This will add a quick note on how to install necessary Hadoop ecosystem by Installing Apache BigTop for Hadoop Development.
- Remember that we need a 64-bit OS to be able to run Big Data project.
- First, add a new repo. The latest BigTop repo (0.8.0) is located at http://www.apache.org/dist/bigtop/bigtop-0.8.0/repos/ and we just need to add appropriate repo for the current OS. For example, with CentOS 6:
[bash]wget -O /etc/yum.repos.d/bigtop.repo http://www.apache.org/dist/bigtop/bigtop-0.8.0/repos/centos6/bigtop.repo[/bash]
- Then, simply install your selected software within Apache BigTop. E.g.
[bash]yum install hadoop\* mahout\* oozie\* hbase\* hive\* hue\* pig\* zookeeper\*[/bash]
- We then need Java environment for all BigTop programs
[bash]sudo yum install java-1.7.0-openjdk-devel.x86_64[/bash]
- Format the NameNode:
[bash]sudo /etc/init.d/hadoop-hdfs-namenode init[/bash]
- Start the Hadoop services for your pseudodistributed cluster:
[bash]for i in hadoop-hdfs-namenode hadoop-hdfs-datanode ; \
do sudo service $i start ; done[/bash] - Create a sub-directory structure in HDFS:
[bash]sudo /usr/lib/hadoop/libexec/init-hdfs.sh[/bash]
- Start the YARN daemons:
[bash]sudo service hadoop-yarn-resourcemanager start
sudo service hadoop-yarn-nodemanager start[/bash]
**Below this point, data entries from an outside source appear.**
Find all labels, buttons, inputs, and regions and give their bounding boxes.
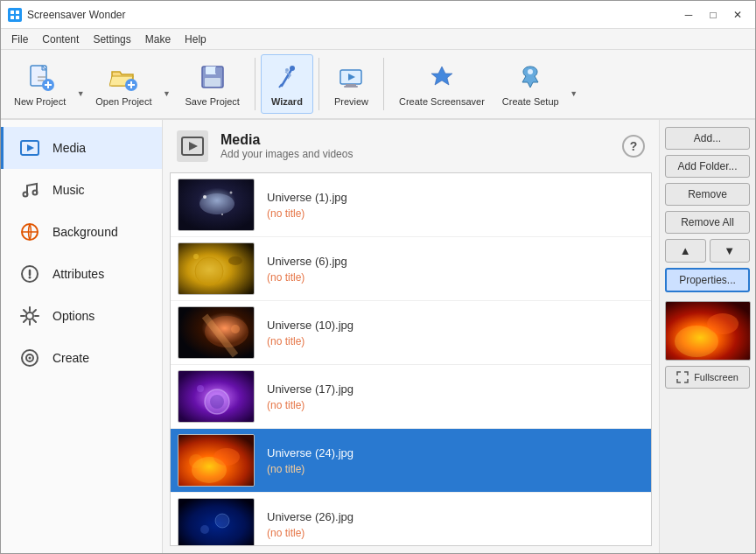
preview-label: Preview xyxy=(334,96,368,107)
item-info-2: Universe (6).jpg (no title) xyxy=(255,255,644,284)
item-title-3: (no title) xyxy=(267,335,644,347)
media-icon xyxy=(18,136,42,160)
svg-rect-15 xyxy=(206,67,216,74)
separator-2 xyxy=(318,58,319,110)
svg-point-61 xyxy=(189,454,203,468)
close-button[interactable]: ✕ xyxy=(727,6,748,24)
item-title-5: (no title) xyxy=(267,463,644,475)
svg-point-43 xyxy=(203,195,206,199)
item-filename-2: Universe (6).jpg xyxy=(267,255,644,268)
sidebar-music-label: Music xyxy=(52,183,85,197)
media-list[interactable]: Universe (1).jpg (no title) xyxy=(170,172,652,546)
properties-button[interactable]: Properties... xyxy=(665,268,750,292)
svg-marker-40 xyxy=(189,142,198,151)
thumb-2 xyxy=(178,242,255,295)
wizard-button[interactable]: Wizard xyxy=(261,54,313,114)
minimize-button[interactable]: ─ xyxy=(678,6,699,24)
new-project-button[interactable]: New Project ▼ xyxy=(8,54,88,114)
move-up-button[interactable]: ▲ xyxy=(665,239,706,263)
svg-rect-24 xyxy=(346,84,356,86)
media-item-5[interactable]: Universe (24).jpg (no title) xyxy=(171,429,651,493)
item-info-4: Universe (17).jpg (no title) xyxy=(255,382,644,411)
thumb-3 xyxy=(178,306,255,359)
sidebar-item-music[interactable]: Music xyxy=(1,169,162,211)
music-icon xyxy=(18,178,42,202)
sidebar-attributes-label: Attributes xyxy=(52,267,104,281)
item-filename-4: Universe (17).jpg xyxy=(267,382,644,396)
open-project-button[interactable]: Open Project ▼ xyxy=(89,54,173,114)
item-info-6: Universe (26).jpg (no title) xyxy=(255,510,644,539)
add-folder-button[interactable]: Add Folder... xyxy=(665,155,750,178)
sidebar-media-label: Media xyxy=(52,141,86,155)
svg-rect-0 xyxy=(10,11,14,14)
window-controls: ─ □ ✕ xyxy=(678,6,748,24)
open-project-arrow[interactable]: ▼ xyxy=(161,54,173,114)
media-item-3[interactable]: Universe (10).jpg (no title) xyxy=(171,301,651,365)
background-icon xyxy=(18,220,42,244)
item-filename-5: Universe (24).jpg xyxy=(267,446,644,459)
content-area: Media Add your images and videos ? xyxy=(163,120,659,553)
app-window: Screensaver Wonder ─ □ ✕ File Content Se… xyxy=(0,0,756,554)
sidebar-item-media[interactable]: Media xyxy=(1,127,162,169)
media-item-6[interactable]: Universe (26).jpg (no title) xyxy=(171,493,651,546)
media-item-4[interactable]: Universe (17).jpg (no title) xyxy=(171,365,651,429)
add-button[interactable]: Add... xyxy=(665,127,750,150)
svg-rect-2 xyxy=(10,16,14,19)
content-title: Media xyxy=(220,132,353,148)
toolbar: New Project ▼ Open Project ▼ xyxy=(1,50,755,120)
sidebar-item-background[interactable]: Background xyxy=(1,211,162,253)
menu-make[interactable]: Make xyxy=(138,31,178,48)
svg-point-56 xyxy=(210,395,224,409)
svg-rect-25 xyxy=(344,86,358,88)
thumb-1 xyxy=(178,179,255,231)
preview-button[interactable]: Preview xyxy=(325,54,378,114)
fullscreen-icon xyxy=(676,371,689,383)
fullscreen-button[interactable]: Fullscreen xyxy=(665,366,750,389)
move-down-button[interactable]: ▼ xyxy=(710,239,751,263)
new-project-icon xyxy=(24,61,56,93)
svg-point-30 xyxy=(33,191,38,195)
new-project-arrow[interactable]: ▼ xyxy=(74,54,87,114)
sidebar-item-options[interactable]: Options xyxy=(1,295,162,337)
svg-point-29 xyxy=(24,193,28,197)
create-setup-button[interactable]: Create Setup ▼ xyxy=(496,54,581,114)
help-button[interactable]: ? xyxy=(622,135,645,158)
preview-icon xyxy=(335,61,367,93)
item-info-3: Universe (10).jpg (no title) xyxy=(255,319,644,347)
menu-file[interactable]: File xyxy=(4,31,35,48)
svg-point-44 xyxy=(230,192,233,194)
media-item-1[interactable]: Universe (1).jpg (no title) xyxy=(171,173,651,237)
remove-all-button[interactable]: Remove All xyxy=(665,211,750,234)
item-filename-1: Universe (1).jpg xyxy=(267,191,644,204)
remove-button[interactable]: Remove xyxy=(665,183,750,206)
svg-point-48 xyxy=(193,254,199,259)
item-filename-6: Universe (26).jpg xyxy=(267,510,644,523)
right-panel: Add... Add Folder... Remove Remove All ▲… xyxy=(659,120,755,553)
save-project-icon xyxy=(197,61,228,93)
content-subtitle: Add your images and videos xyxy=(220,148,353,160)
create-setup-label: Create Setup xyxy=(502,96,559,107)
create-setup-icon xyxy=(514,61,546,93)
create-icon xyxy=(18,346,42,370)
svg-point-49 xyxy=(228,256,242,265)
menu-content[interactable]: Content xyxy=(35,31,86,48)
svg-point-63 xyxy=(215,514,229,528)
svg-marker-28 xyxy=(27,144,34,151)
svg-point-67 xyxy=(707,313,738,334)
menu-help[interactable]: Help xyxy=(178,31,214,48)
sidebar-item-attributes[interactable]: Attributes xyxy=(1,253,162,295)
svg-point-64 xyxy=(200,525,209,534)
save-project-button[interactable]: Save Project xyxy=(176,54,249,114)
media-item-2[interactable]: Universe (6).jpg (no title) xyxy=(171,237,651,301)
create-setup-arrow[interactable]: ▼ xyxy=(568,54,580,114)
item-title-6: (no title) xyxy=(267,527,644,539)
svg-point-60 xyxy=(214,448,240,466)
sidebar-item-create[interactable]: Create xyxy=(1,337,162,379)
item-title-1: (no title) xyxy=(267,207,644,220)
svg-point-26 xyxy=(528,69,533,74)
sidebar-create-label: Create xyxy=(52,351,89,365)
menu-settings[interactable]: Settings xyxy=(86,31,137,48)
maximize-button[interactable]: □ xyxy=(703,6,724,24)
create-screensaver-button[interactable]: Create Screensaver xyxy=(389,54,494,114)
item-info-1: Universe (1).jpg (no title) xyxy=(255,191,644,220)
The above steps will reduce much effort spent for installing and linking compatible softwares if we only install each package :-). Of course we can still use other built-in package such as CloudEra or Hortonworks’ ones.
Troubleshooting for Noobs
1. If there is “org.apache.hadoop.security.AccessControlException” relates to “/tmp/hadoop-yarn” while running hadoop/pig/etc. scripts, it is due to the permission on the tmp folder. Do not be frustrated, just run
[bash]sudo -u hdfs hadoop fs -chmod -R 777 /tmp/hadoop-yarn[/bash]
and you will be fine 🙂